Is there any way we could have a test restore process that doesn’t require a full backup’s worth of disk space + a version of destination files + temp usage?
I’m thinking restoring one file, CRC verifying it, deleting it, then moving on to the next file.
Three scenarios come to mind:
Performance / bandwidth frugal: All destination files for targeted test version are downloaded files restored, CRCed, deleted individually. This would require full destination version size + largest backed up file - but minimal transfers (likely fastest option)
Space frugalFiles necessary for a single to-be-restored file are downloaded, file restored, CRC checked, deleted, repeat for next file. Lots of repeated downloads needed but required space would be minimal - at MOST latest backed up file + that size /dblocks size.
Hybrid Combination of the two with logic to try and group files to be tested based on their proximity in destination files. Actual performance varies depending on backup layout (such as history length and frequency of file changes).
You can get a bit of this with a restore with –dry-run so it doesn’t actually write the files. It surprises itself when it doesn’t find them for verification though. For that, you could perhaps stream it through the hashing (if it’s not already done). One other concern I have is that a huge file could take a huge amount of work to totally verify…
I think the current approach of verifying just the dblock, dindex, and dlist raw volumes is weak proof of restore.
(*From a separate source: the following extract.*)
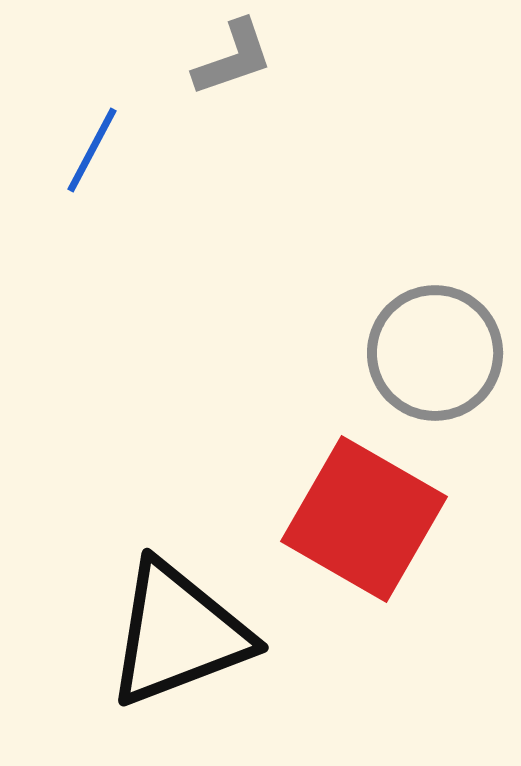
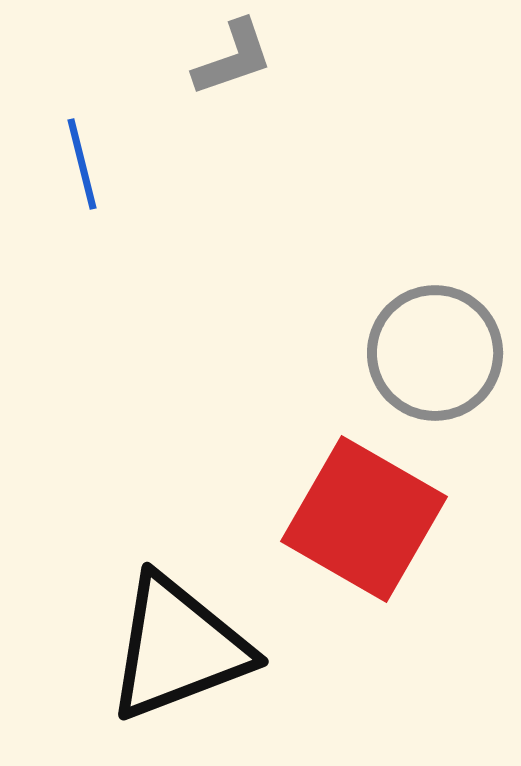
blue line: moved 10 px left, 14 px down; rotated 42 degrees counterclockwise
black triangle: moved 14 px down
Something closer would be better, and using mostly actual restore code might beat making testing-only code both on realism and on required work. Something sooner might be better than something fancy much later…
I think a case can be made for verify of changed, however it could get expensive if done as an immediate verify-changed-after-backup instead of occasionally. If for example a large file gets appended all the time, the change will be a small upload, but the verify will be a big download because most of the download will be the initial old blocks. I’d prefer not getting too specific about the details until we get somebody who can talk about the design and coding aspects, however more people may stop by with good input on priorities.
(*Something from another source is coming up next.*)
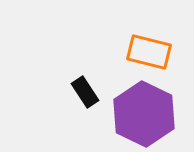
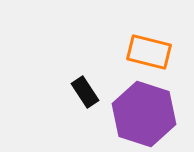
purple hexagon: rotated 8 degrees counterclockwise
Full verification may get slow, and may be better suited for when concurrent backup and verify is possible, however some people may be willing to delay backups, and spend the time and bandwidth to do full verify.
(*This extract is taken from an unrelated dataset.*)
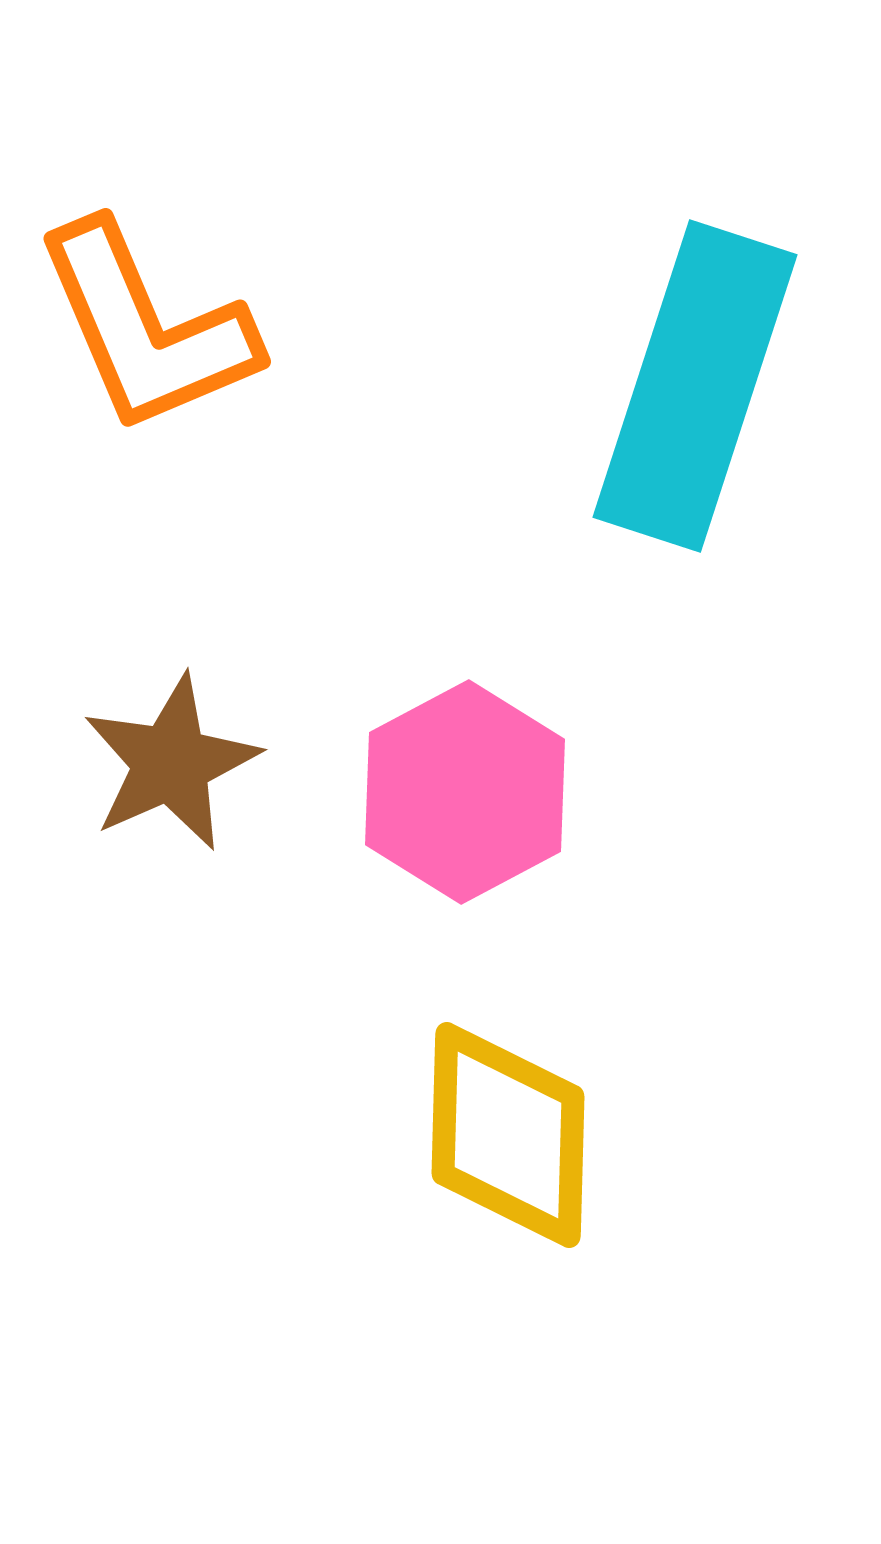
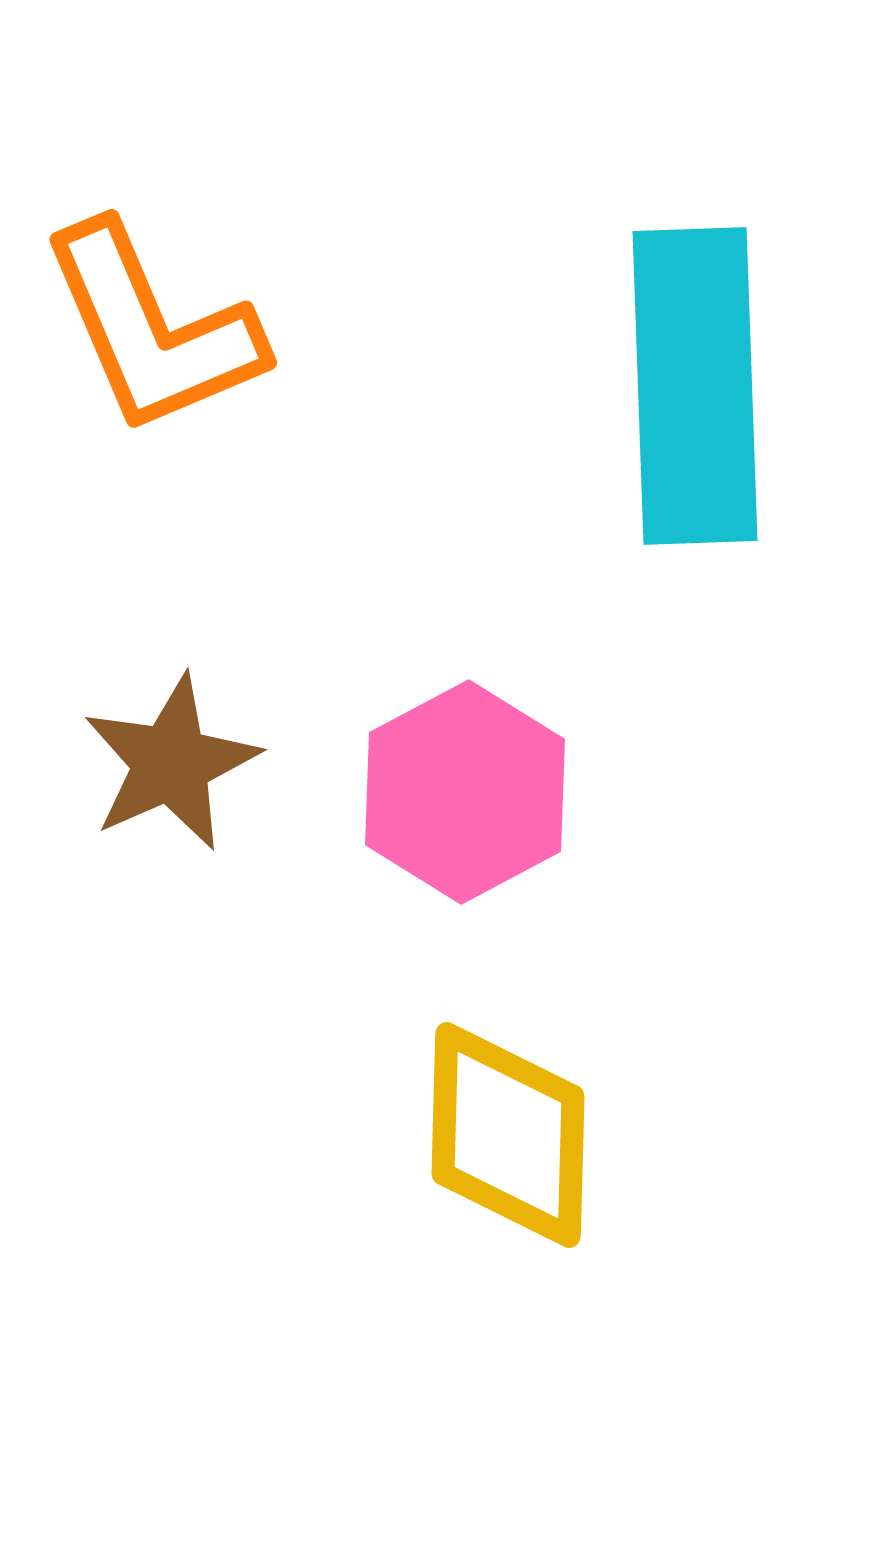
orange L-shape: moved 6 px right, 1 px down
cyan rectangle: rotated 20 degrees counterclockwise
Other options are possible such as sampling, including manual sampling fed to tweaked --dry-run restore. Personally I would favor having something simple in less time, rather than attempting the ultimate method.
The current rewrite of repair/recreate (which I hope is still underway) might have some insights to add too.
Yes - repair/recreate updates are probably better use of time at this point.
So to stray from the topic a bit… from an academic point of view what would be useful in a validation process.
For example, the ability to schedule a full (expensive) restore tests in the GUI with email notifications, like can be done with a backup now, might be more useful than manual/command line only “minimal resource” restore test features.
Sorry, it’s been a long day and I might be rambling a bit.